_What is needed_: In the data below, find every line with the string "Luglio" and pull it out.

_Supplied records_:
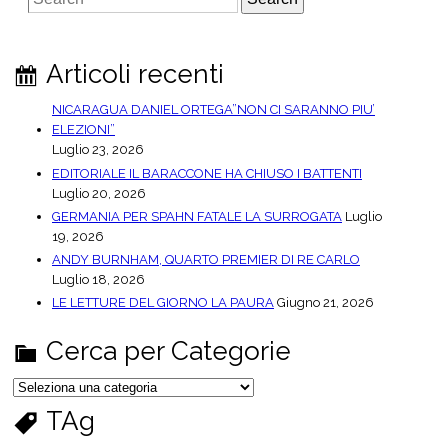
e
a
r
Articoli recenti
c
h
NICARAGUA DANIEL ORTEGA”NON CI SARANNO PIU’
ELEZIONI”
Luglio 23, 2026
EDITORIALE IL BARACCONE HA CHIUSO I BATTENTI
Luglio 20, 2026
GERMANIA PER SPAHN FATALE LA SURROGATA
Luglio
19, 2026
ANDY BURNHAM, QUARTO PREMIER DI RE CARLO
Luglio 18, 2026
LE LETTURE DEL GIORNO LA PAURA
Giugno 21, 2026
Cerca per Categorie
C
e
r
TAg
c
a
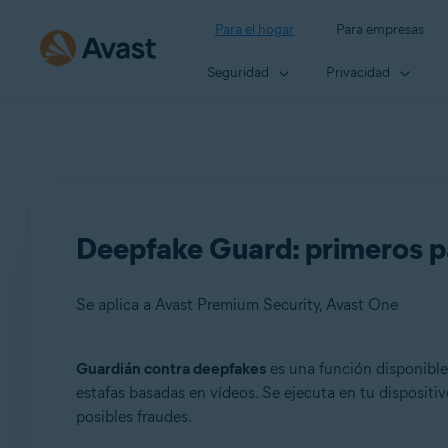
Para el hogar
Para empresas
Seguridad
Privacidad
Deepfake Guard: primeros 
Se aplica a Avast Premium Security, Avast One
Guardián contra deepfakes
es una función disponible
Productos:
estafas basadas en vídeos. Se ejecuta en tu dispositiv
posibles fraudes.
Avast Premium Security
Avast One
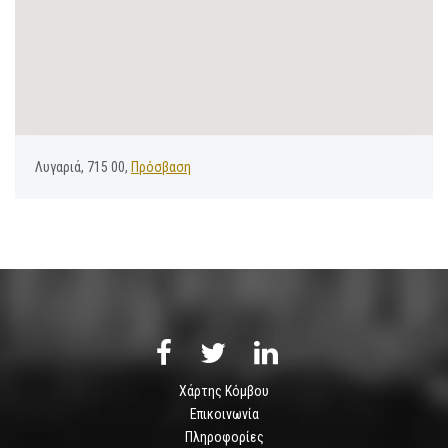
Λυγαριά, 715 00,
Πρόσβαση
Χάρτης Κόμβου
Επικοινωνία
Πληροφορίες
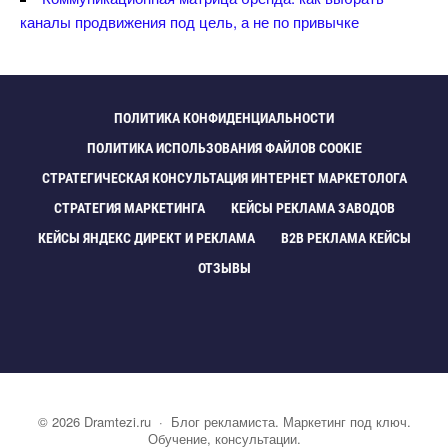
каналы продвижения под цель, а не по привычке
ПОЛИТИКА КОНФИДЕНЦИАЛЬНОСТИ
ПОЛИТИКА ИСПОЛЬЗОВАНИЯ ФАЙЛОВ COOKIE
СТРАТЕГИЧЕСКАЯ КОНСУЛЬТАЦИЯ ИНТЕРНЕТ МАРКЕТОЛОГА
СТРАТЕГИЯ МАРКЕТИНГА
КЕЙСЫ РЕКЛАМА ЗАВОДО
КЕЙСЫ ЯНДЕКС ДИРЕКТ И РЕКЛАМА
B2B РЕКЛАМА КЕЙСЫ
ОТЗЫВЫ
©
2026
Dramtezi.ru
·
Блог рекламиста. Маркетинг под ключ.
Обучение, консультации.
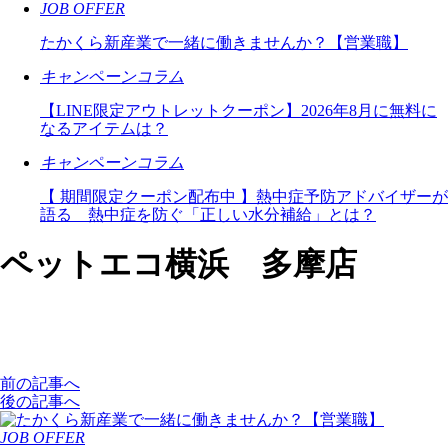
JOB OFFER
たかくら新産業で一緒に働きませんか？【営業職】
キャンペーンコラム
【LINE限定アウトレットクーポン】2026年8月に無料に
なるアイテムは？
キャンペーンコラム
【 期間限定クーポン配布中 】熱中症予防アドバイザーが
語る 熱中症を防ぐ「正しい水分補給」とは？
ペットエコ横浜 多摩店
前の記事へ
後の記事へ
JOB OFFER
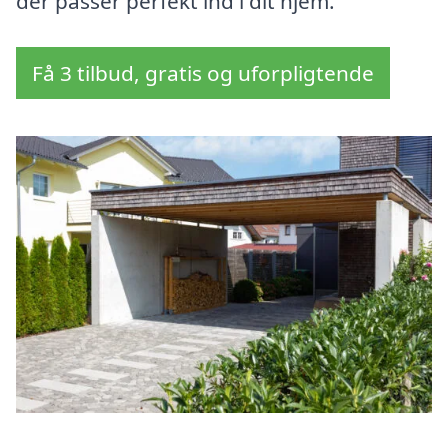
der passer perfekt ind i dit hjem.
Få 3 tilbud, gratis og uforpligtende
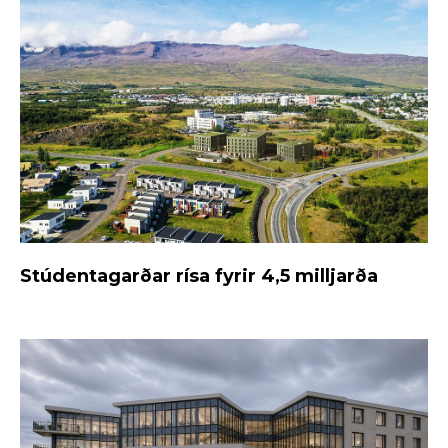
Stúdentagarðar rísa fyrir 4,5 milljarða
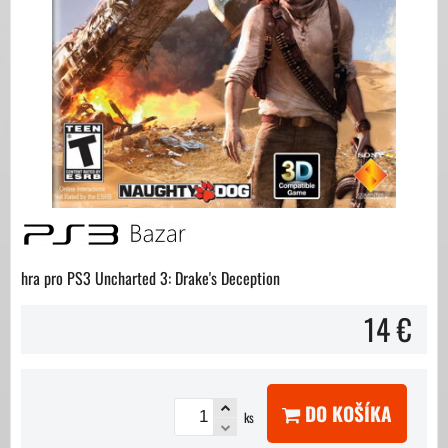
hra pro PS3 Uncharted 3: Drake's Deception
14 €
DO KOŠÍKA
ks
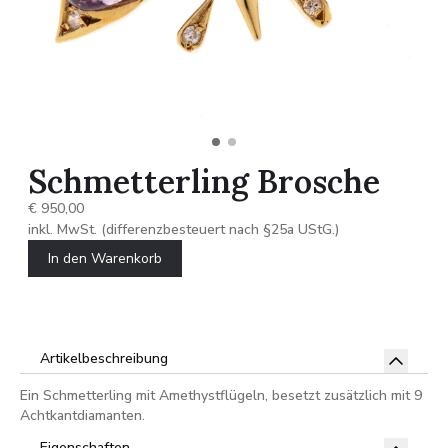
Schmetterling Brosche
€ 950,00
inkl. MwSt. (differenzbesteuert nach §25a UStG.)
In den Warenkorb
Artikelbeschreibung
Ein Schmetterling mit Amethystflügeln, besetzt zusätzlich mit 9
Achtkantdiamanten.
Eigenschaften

_Reply_:
Luglio 23, 2026
Luglio 20, 2026
Luglio
Luglio 18, 2026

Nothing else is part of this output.